GICs have the ability to remineralise and protect the tooth through therapeutic ion release such as fluoride, calcium and phosphate. Ions release from the restoration that also could be promoted in fluoride-containing media (34). The GICs therefore act as reservoir of fluoride to obtain a long-term anti-cariogenic action compared to the composite resins. Van Duinen et al., (35) and Van Duinen (36) found that apatite-like species formed on the surface of GIC-based materials. They concluded that the GICs have to be considered as the perfect choice in the restorative dentistry; particularly for Atraumatic Restorative Treatment (ART) technique due to their capacity to remineralise. This property (remineralisation) distinguishes these smart materials (GICs) from the other filling material such as composite and amalgam restorations due to the unique composition of GICs. This could be beneficial in sealing any gaps produced due to microleakge between GIC and the tooth.

One of the limitations of GICs is the sensitivity of freshly set cement to moisture and this is the reason why it should be protected immediately and coated with varnish. GICs also have the tendency to absorb the dye due to their hydrophilic nature and this could give false-positive results. During specimen’s preparation for microleakage investigation, some dehydration was noticed in the restorations which could result in increased dye absorption.

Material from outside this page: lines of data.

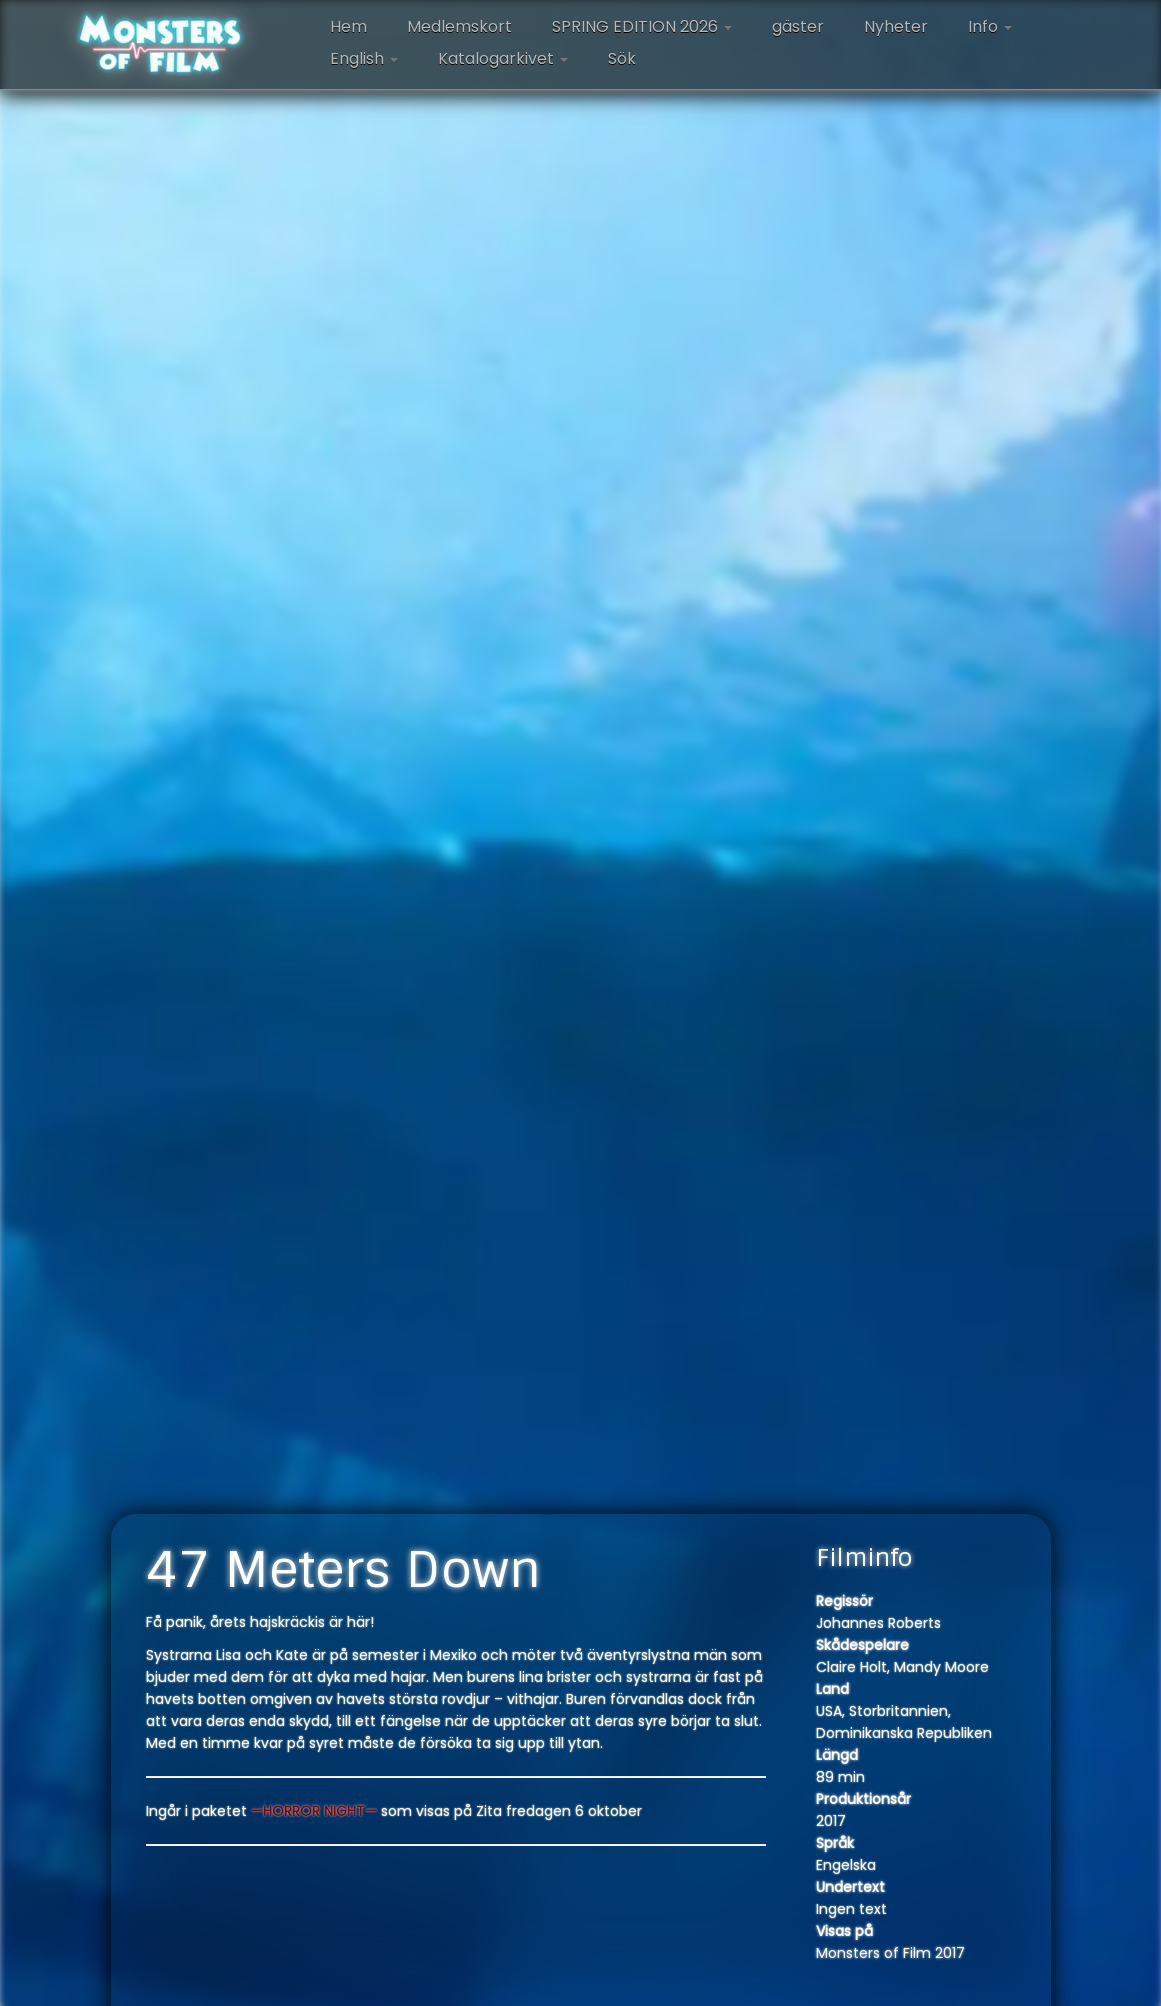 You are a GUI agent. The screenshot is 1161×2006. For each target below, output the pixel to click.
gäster (798, 26)
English (364, 58)
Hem (348, 26)
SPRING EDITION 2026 (642, 26)
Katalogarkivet (503, 58)
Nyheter (896, 26)
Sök (622, 58)
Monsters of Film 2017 (890, 1953)
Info (990, 26)
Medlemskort (459, 26)
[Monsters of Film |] (160, 45) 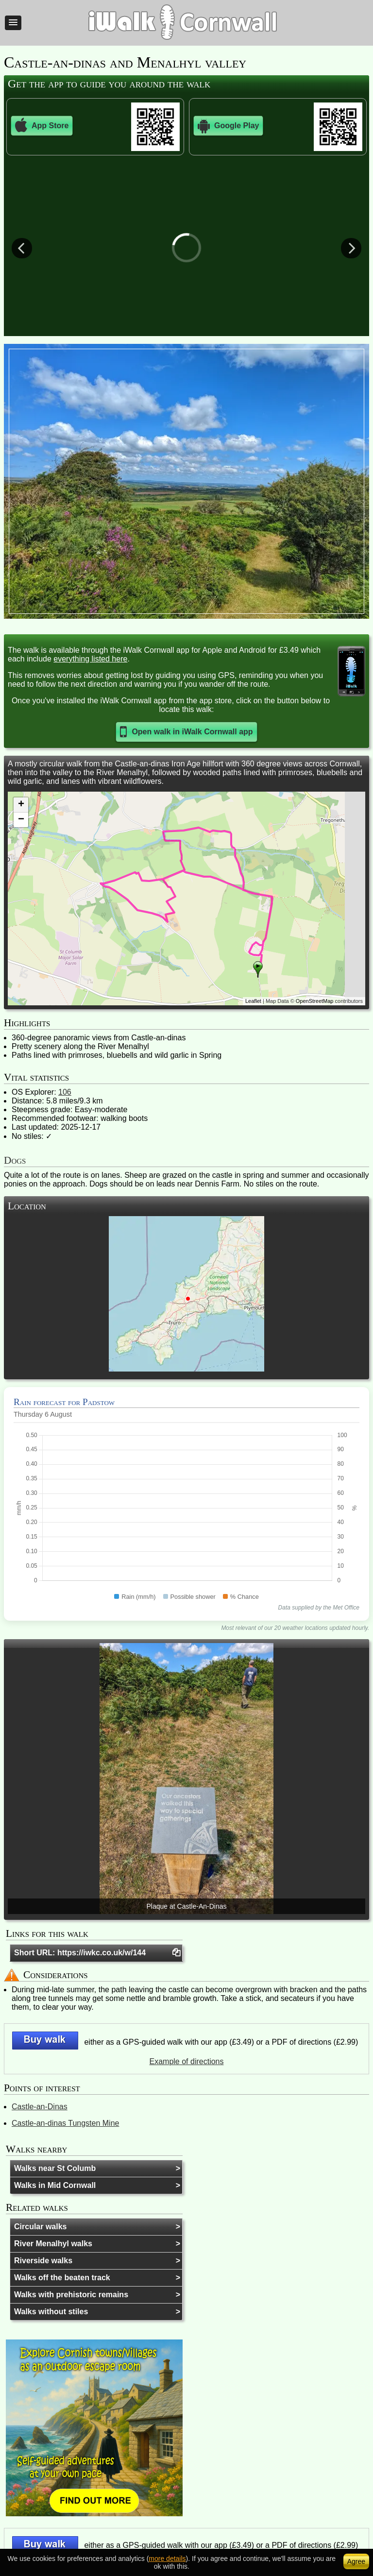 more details (167, 2558)
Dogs (15, 1160)
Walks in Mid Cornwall (55, 2185)
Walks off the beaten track (62, 2277)
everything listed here (90, 659)
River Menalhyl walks (53, 2243)
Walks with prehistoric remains (71, 2294)
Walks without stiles (51, 2311)
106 (64, 1092)
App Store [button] (41, 126)
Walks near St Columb (55, 2168)
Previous (22, 247)
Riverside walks (43, 2260)
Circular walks (40, 2226)
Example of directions (187, 2061)
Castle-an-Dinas (40, 2106)
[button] (13, 23)
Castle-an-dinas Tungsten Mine (65, 2123)
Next (351, 247)
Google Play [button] (228, 126) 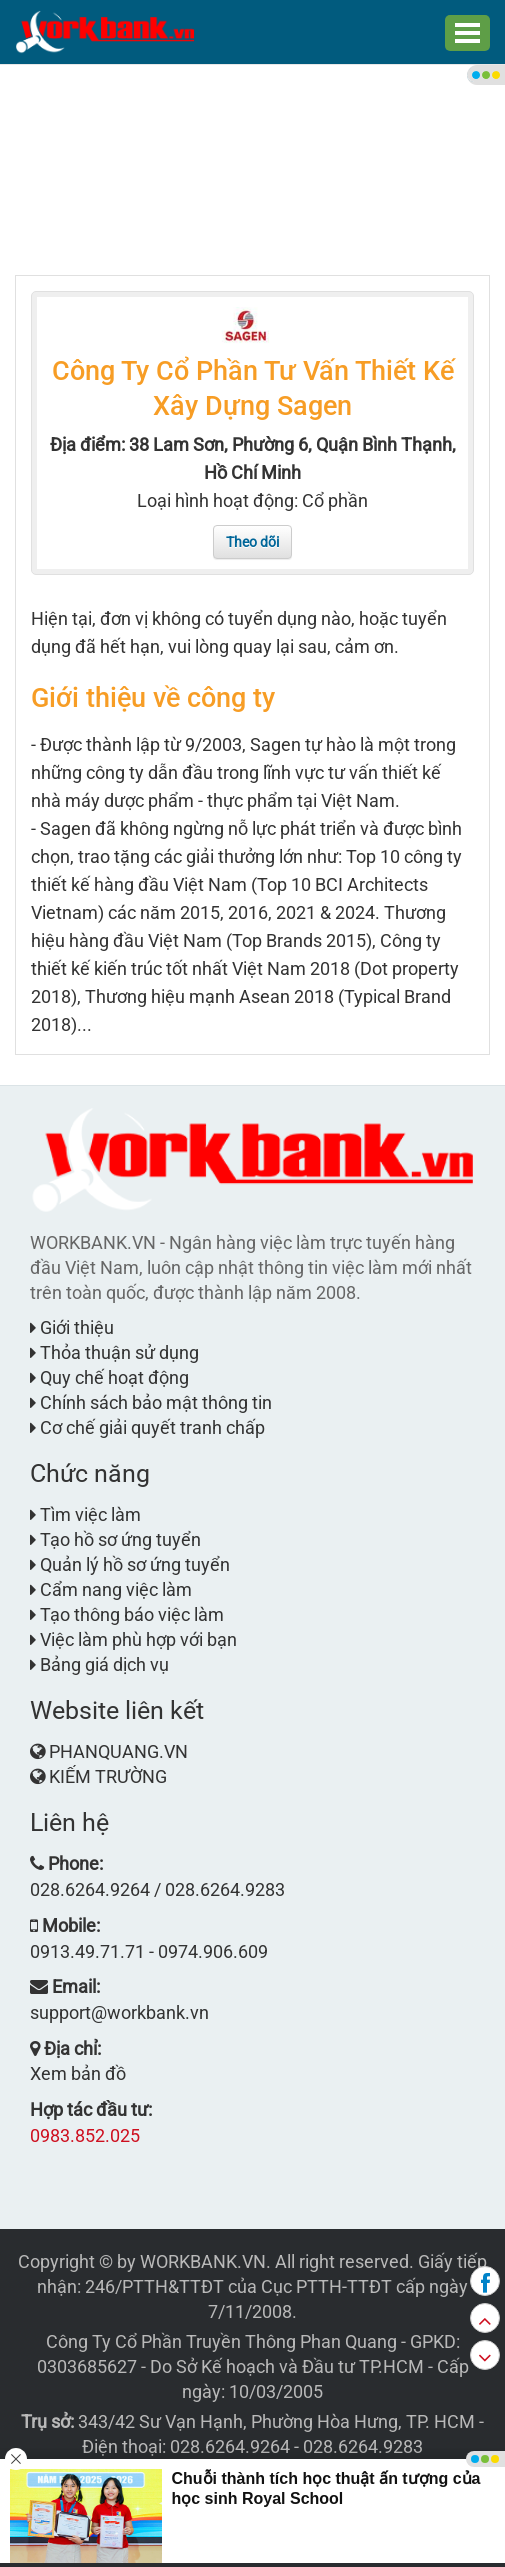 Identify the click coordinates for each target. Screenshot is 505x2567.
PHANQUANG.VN (118, 1751)
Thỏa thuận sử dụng (114, 1352)
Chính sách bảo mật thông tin (151, 1402)
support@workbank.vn (119, 2012)
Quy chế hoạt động (109, 1377)
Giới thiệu (72, 1327)
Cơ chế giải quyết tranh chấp (147, 1427)
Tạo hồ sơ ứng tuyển (115, 1539)
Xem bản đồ (78, 2073)
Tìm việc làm (85, 1514)
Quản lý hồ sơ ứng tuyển (130, 1564)
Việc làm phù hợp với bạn (133, 1639)
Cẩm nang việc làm (111, 1589)
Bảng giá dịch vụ (99, 1664)
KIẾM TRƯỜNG (108, 1776)
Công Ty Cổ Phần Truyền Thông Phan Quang (221, 2341)
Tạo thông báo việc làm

Obtaining sound extracted human teeth are becoming quite difficult due to popularity of minimally invasive restorative treatment. Accordingly, bovine teeth have been commonly used as an alternative for human teeth due to their availabilities, larger sizes and flat surfaces (37). Previous microleakage studies have demonstrated that there is no significant difference in the results obtained in human and bovine teeth (38, 39) which making bovine teeth suitable for in vitro studies.

Conclusions

Within the limitation of this study, it can be concluded that:

  1. None of the tested restorative materials was free from the microleakage.

  2. Cavities filled with KetacTM Silver exhibited the highest microleakage scores followed by Zirconomer and composite.

  3. It found that the newer material (Zirconomer) had significant differences verses KetacTM Silver and amalgam, but not with composite.

  4. Amalgam showed the least microleakage scores and also there were highly significant variations between amalgam and other tested restorative materials.

Further experiments are required to be done in order to achieve the maximum enhancement of bonding characteristics in newly available GICs in the long-term.